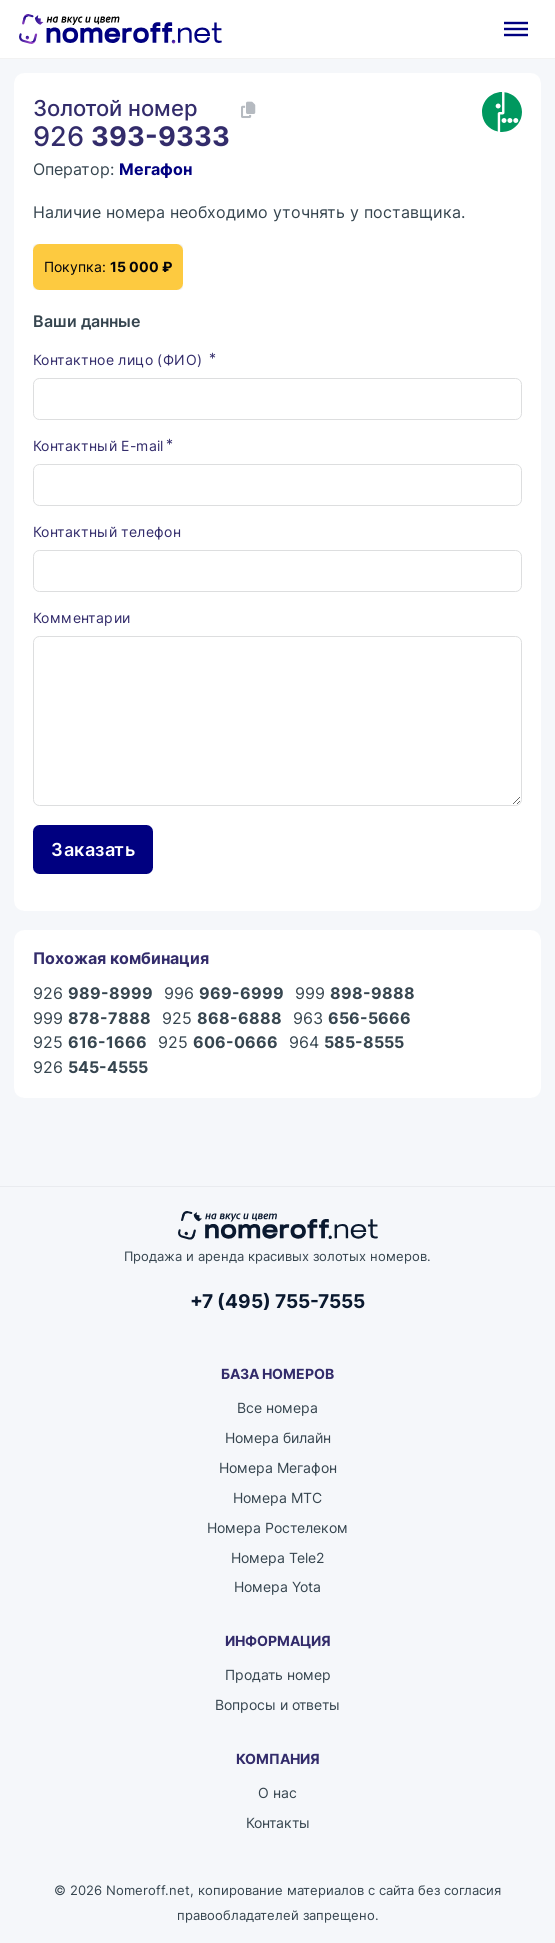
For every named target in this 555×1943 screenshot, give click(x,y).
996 (224, 993)
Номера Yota (277, 1587)
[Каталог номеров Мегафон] (502, 112)
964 (346, 1043)
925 (222, 1018)
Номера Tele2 (277, 1557)
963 (352, 1018)
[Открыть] (516, 29)
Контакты (278, 1823)
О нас (277, 1793)
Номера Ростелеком (277, 1527)
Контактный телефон (107, 532)
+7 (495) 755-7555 (277, 1301)
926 (93, 993)
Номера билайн (278, 1437)
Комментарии (81, 618)
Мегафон (155, 169)
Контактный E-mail (98, 445)
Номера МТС (277, 1497)
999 (355, 993)
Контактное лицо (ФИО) (120, 359)
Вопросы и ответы (277, 1705)
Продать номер (278, 1675)
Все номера (277, 1408)
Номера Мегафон (278, 1467)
+ + + + + + +
**Assignment:**
From the first line of the entries above through the line with "Контактное лицо (ФИО) (120, 359)", set down each line exactly and drop the pictures.

**Answer box:**
For every named target in this 555×1943 screenshot, give click(x,y).
996 (224, 993)
Номера Yota (277, 1587)
[Каталог номеров Мегафон] (502, 112)
964 (346, 1043)
925 (222, 1018)
Номера Tele2 (277, 1557)
963 (352, 1018)
[Открыть] (516, 29)
Контакты (278, 1823)
О нас (277, 1793)
Номера Ростелеком (277, 1527)
Контактный телефон (107, 532)
+7 (495) 755-7555 (277, 1301)
926 (93, 993)
Номера билайн (278, 1437)
Комментарии (81, 618)
Мегафон (155, 169)
Контактный E-mail (98, 445)
Номера МТС (277, 1497)
999 (355, 993)
Контактное лицо (ФИО) (120, 359)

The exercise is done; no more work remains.